Но тут его печальные мысли были прерваны звуками музыки в соседнем саду. Оркестр играл "Полонез" Огиньского; рассказывали, что композитор в этой пьесе хотел выразить ощущения человека, который под влиянием отчаяния решается на самоубийство, а затем внезапно чувствует в себе достаточно мужества, чтобы остаться жить. Герман подошел к окну и задумчиво слушал звуки музыки, которая так гармонировала с его душевным состоянием, в ней находил он отголоски пережитых им ощущений. Все спокойнее и радостнее становилось у него на сердце, в нем проснулось смутное сознание, что не все кончено для него и счастье опять улыбнется ему…

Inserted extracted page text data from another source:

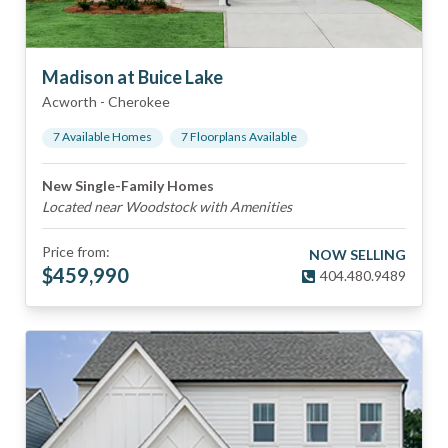
Madison at Buice Lake
Acworth
-
Cherokee
7
Available Home
s
7
Floorplan
s
Available
New Single-Family Homes
Located near Woodstock with Amenities
Price from:
NOW SELLING
$
459,990
404.480.9489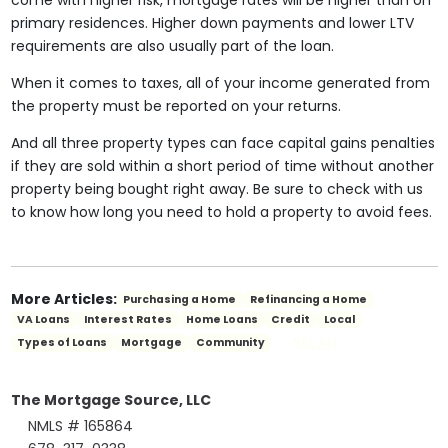
come with higher risk, mortgage rates will be higher than on
primary residences. Higher down payments and lower LTV
requirements are also usually part of the loan.
When it comes to taxes, all of your income generated from
the property must be reported on your returns.
And all three property types can face capital gains penalties
if they are sold within a short period of time without another
property being bought right away. Be sure to check with us
to know how long you need to hold a property to avoid fees.
More Articles:
Purchasing a Home
Refinancing a Home
VA Loans
Interest Rates
Home Loans
Credit
Local
SEE ALL
Types of Loans
Mortgage
Community
The Mortgage Source, LLC
NMLS # 165864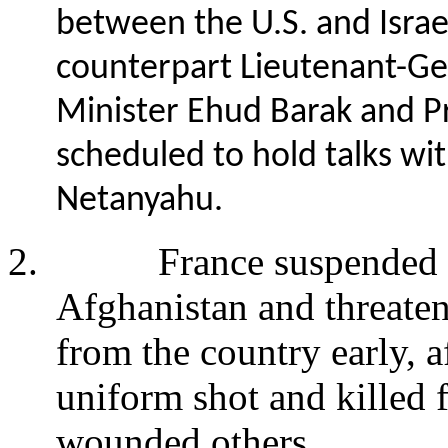
between the U.S. and Israel
counterpart Lieutenant-Ge
Minister Ehud Barak and P
scheduled to hold talks wi
Netanyahu.
2.
France suspended i
Afghanistan and threaten
from the country early, 
uniform shot and killed 
wounded others.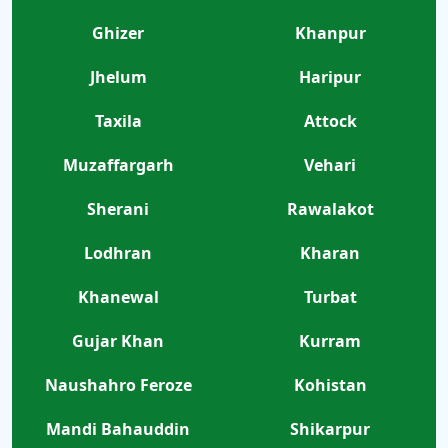
Ghizer
Khanpur
Jhelum
Haripur
Taxila
Attock
Muzaffargarh
Vehari
Sherani
Rawalakot
Lodhran
Kharan
Khanewal
Turbat
Gujar Khan
Kurram
Naushahro Feroze
Kohistan
Mandi Bahauddin
Shikarpur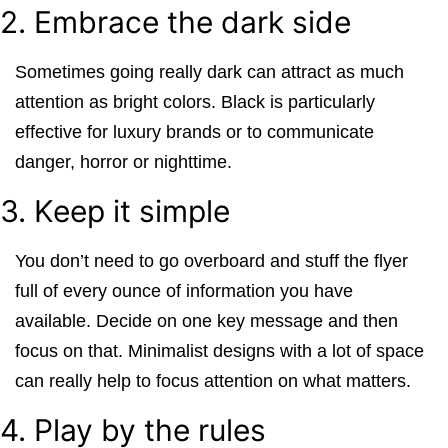
2. Embrace the dark side
Sometimes going really dark can attract as much
attention as bright colors. Black is particularly
effective for luxury brands or to communicate
danger, horror or nighttime.
3. Keep it simple
You don’t need to go overboard and stuff the flyer
full of every ounce of information you have
available. Decide on one key message and then
focus on that. Minimalist designs with a lot of space
can really help to focus attention on what matters.
4. Play by the rules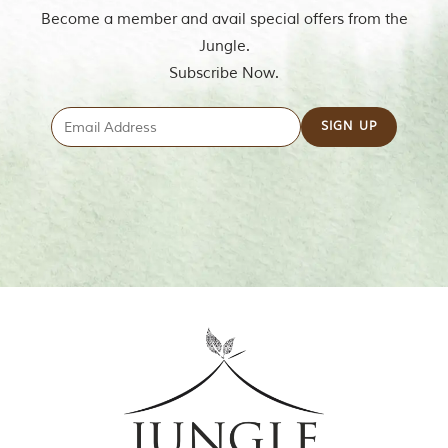
m
Become a member and avail special offers from the
o
Jungle.
u
s
Subscribe Now.
l
y
i
n
s
p
i
r
e
d
b
y
v
a
r
i
o
u
s
j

Между тем за горами собирались тучи, с двух сторон засверкала молния, но грома еще не было слышно, мертвящая тишина царила в воздухе, изредка прерываемая легкими порывами ветра. Но вот раздался первый удар грома, начал накрапывать дождь, который скоро перешел в ливень. Разом опустели улицы и смолкла музыка.
Герман закрыл окно и зажег свечу, чтобы прочесть записку баронессы Бюлов, переданную ему Луизой, о которой он случайно вспомнил в эту минуту. Письмо было адресовано Луизе: баронесса просила свою приятельницу сообщить Герману, что ее муж принимает участие в его судьбе и советует ему сделать визит историку Миллеру, который будет заранее предупрежден относительно этого и, вероятно, не откажет господину доктору в своем покровительстве.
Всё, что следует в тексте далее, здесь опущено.